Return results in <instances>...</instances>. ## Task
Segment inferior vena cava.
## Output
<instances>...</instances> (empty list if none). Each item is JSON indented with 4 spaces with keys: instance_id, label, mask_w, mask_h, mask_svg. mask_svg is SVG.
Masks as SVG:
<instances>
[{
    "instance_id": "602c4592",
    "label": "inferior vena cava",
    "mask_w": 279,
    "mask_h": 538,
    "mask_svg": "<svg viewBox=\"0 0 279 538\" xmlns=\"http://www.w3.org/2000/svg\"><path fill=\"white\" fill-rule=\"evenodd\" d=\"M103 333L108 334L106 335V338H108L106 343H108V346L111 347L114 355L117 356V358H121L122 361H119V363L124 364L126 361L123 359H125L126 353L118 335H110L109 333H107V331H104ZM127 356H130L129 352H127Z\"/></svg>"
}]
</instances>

● ● ● ● ● ● ●

Problem to work on: Set down all the data exactly as given.

Result for this exercise:
Return results in <instances>...</instances>. ## Task
Segment inferior vena cava.
## Output
<instances>...</instances> (empty list if none). Each item is JSON indented with 4 spaces with keys: instance_id, label, mask_w, mask_h, mask_svg. mask_svg is SVG.
Masks as SVG:
<instances>
[{
    "instance_id": "602c4592",
    "label": "inferior vena cava",
    "mask_w": 279,
    "mask_h": 538,
    "mask_svg": "<svg viewBox=\"0 0 279 538\" xmlns=\"http://www.w3.org/2000/svg\"><path fill=\"white\" fill-rule=\"evenodd\" d=\"M103 333L108 334L106 335V338H108L106 343H108V346L111 347L114 355L117 356V358H121L122 361H119V363L124 364L126 361L123 359H125L126 353L118 335H110L109 333H107V331H104ZM127 356H130L129 352H127Z\"/></svg>"
}]
</instances>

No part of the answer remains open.